Functional Outcome and Quality of Life of Patients After Repair of Large Perianal Skin Defects for Paget's and Bowen's Disease
Imran Hassan*3,1, Heidi Chua2, Santhat Nivatvongs3, Cathy D. Schleck4, Dirk R. Larson4
1Department of Surgery, SIU School of Medicine, Springfield, IL; 2Department of Surgery, Mayo Clinic, Jacksonville, FL; 3Division of Colon and Rectal Surgery, Mayo Clinic, Rochester, MN; 4Section of Biostatistics, Mayo Clinic, Rochester, MN
Introduction: Surgical treatment of perianal Paget's (PD) and Bowen's (BD) disease requires wide local excision of skin and subcutaneous tissue. Various techniques have been described to be feasible in repairing the resultant perianal defect. We assessed functional outcomes and QoL of patients undergoing repair of large perianal defects after wide local excision for PD and BD.

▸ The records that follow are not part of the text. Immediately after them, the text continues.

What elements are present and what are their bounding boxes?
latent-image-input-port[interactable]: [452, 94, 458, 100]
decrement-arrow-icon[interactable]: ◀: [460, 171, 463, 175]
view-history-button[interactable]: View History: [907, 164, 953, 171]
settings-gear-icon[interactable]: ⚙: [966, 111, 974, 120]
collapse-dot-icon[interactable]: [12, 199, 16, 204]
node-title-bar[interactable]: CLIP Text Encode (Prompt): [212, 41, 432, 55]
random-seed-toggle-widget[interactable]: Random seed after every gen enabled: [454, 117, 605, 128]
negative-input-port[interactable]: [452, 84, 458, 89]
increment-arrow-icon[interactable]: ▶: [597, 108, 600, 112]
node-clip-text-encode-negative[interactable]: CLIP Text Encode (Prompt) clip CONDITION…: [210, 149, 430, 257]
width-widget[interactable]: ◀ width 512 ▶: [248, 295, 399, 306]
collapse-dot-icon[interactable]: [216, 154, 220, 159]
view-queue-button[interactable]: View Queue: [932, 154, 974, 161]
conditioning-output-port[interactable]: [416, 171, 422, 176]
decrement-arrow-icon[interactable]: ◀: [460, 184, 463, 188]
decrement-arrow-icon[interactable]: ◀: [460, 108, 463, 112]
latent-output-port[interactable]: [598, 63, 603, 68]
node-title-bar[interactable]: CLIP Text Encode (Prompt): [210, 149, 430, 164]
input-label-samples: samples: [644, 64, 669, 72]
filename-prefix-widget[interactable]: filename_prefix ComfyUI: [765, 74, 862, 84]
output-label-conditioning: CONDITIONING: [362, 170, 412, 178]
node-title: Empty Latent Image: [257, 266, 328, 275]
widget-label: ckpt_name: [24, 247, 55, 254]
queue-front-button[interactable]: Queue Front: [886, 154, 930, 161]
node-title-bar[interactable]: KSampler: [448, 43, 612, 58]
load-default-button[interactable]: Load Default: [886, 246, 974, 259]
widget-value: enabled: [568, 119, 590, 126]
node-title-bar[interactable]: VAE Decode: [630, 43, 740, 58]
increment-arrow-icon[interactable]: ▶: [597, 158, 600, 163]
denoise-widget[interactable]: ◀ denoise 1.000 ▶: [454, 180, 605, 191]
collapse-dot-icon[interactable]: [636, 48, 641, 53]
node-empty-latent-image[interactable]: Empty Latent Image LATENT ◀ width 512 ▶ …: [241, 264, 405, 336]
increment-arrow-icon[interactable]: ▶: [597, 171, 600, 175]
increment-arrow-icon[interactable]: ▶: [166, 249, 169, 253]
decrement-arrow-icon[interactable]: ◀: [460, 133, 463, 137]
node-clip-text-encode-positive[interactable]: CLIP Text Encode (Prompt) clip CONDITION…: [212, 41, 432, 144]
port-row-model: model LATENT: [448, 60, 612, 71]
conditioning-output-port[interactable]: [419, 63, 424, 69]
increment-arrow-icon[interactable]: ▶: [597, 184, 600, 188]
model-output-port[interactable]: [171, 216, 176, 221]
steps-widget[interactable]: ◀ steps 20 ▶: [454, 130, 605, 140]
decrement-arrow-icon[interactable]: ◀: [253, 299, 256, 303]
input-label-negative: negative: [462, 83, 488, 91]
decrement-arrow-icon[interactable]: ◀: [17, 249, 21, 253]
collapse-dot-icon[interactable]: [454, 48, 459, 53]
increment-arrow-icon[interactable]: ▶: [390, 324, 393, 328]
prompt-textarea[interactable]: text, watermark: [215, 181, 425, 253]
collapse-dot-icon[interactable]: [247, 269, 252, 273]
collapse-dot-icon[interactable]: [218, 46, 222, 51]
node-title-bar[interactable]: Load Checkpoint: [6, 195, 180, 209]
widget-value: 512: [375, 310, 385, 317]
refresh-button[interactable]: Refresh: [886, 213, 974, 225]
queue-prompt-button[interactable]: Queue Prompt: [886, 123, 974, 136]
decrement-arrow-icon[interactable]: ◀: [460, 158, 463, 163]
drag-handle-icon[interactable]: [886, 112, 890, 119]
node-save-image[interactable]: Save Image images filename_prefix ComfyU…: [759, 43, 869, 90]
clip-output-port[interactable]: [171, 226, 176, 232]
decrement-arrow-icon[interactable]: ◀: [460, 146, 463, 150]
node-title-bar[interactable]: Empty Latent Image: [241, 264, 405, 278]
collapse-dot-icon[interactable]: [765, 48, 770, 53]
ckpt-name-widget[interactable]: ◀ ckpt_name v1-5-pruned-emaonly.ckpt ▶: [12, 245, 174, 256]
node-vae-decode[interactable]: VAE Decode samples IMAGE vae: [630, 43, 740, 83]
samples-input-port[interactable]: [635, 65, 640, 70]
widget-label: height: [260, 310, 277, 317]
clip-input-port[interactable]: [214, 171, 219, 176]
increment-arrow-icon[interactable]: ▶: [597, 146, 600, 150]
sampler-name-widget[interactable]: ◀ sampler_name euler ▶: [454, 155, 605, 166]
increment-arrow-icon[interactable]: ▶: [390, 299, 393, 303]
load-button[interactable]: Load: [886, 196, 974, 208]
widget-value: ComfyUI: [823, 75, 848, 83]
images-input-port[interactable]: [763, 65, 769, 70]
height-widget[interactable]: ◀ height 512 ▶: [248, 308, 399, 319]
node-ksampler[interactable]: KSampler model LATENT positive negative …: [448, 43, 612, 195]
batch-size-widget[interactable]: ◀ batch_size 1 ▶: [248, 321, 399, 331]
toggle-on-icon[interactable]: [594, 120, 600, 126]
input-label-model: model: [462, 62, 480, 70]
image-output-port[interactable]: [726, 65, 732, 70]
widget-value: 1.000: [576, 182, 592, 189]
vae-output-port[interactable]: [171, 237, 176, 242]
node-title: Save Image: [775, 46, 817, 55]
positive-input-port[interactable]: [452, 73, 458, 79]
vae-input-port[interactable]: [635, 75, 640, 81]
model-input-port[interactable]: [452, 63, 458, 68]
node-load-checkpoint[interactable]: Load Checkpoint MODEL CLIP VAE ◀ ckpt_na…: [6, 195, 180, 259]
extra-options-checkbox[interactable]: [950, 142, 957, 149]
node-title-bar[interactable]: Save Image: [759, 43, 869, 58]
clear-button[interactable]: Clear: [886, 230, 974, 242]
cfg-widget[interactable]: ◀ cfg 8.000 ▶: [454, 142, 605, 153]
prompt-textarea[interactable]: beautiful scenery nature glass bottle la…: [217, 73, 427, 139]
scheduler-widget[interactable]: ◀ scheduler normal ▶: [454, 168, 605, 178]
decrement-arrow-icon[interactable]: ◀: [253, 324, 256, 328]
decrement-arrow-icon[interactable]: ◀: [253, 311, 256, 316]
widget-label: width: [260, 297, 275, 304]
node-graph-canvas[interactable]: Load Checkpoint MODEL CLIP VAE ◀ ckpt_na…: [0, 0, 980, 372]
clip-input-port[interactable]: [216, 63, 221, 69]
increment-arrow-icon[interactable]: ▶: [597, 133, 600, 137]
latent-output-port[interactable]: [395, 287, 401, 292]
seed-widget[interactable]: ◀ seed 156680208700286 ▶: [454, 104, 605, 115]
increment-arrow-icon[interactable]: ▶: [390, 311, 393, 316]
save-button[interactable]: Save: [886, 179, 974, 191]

Methods: Between 1992 and 2004 at 2 institutions, 18 patients underwent repair of a defect involving at least half the circumference of the perianal region for PD (n=8) or BD (n=10) and were alive with intestinal continuity after 5-year median follow-up. Patients were mailed a standardized bowel function questionnaire, the fecal incontinence quality of life scale (FIQL) and the SF-36.
Results: Fourteen patients (78%) responded after a mean follow up of 7 years (Standard deviation 4). Median age was 61 years (range 48-84) with 12 females. Subcutaneous skin flaps (n=11) and split-thickness skin grafts (n=3) were used to repair the perianal defects, which were circumferential in 11 (78%). Responders were significantly older than nonresponders (mean age 64 vs. 50, P=0.02), but similar in gender, pathology and surgery type. Five patients did not report incontinence to either stool or mucous during the day or night. Nine patients reported some form of incontinence and completed the FIQL. The FIQL scores of patients reporting incontinence were lower for lifestyle (2.9 vs. 3.6, P<0.01), coping/behavior (2.5 vs. 3.3, P<0.01), and embarrassment (2.5 vs. 3.4, P=0.01), but not significantly different for depression (3.4 vs. 3.7, P=0.31) compared to controls without incontinence (Rockwood et al. Dis Colon rectum 2000;43:9-17). Mean SF-36 physical and mental summary scores of patients were not significantly different from the normative population (43 vs. 50, P=0.051 and 50 vs. 50, P=0.96) or between patients reporting incontinence and those who did not (41 vs. 48, P=0.30 and 49 vs. 52, P=0.76).
Conclusions: Functional results after repair of large perianal defects are acceptable and overall QoL is similar to normative population. A proportion of patients have some form of incontinence which impacts certain aspects of their QoL, although overall QoL is similar to patients without incontinence.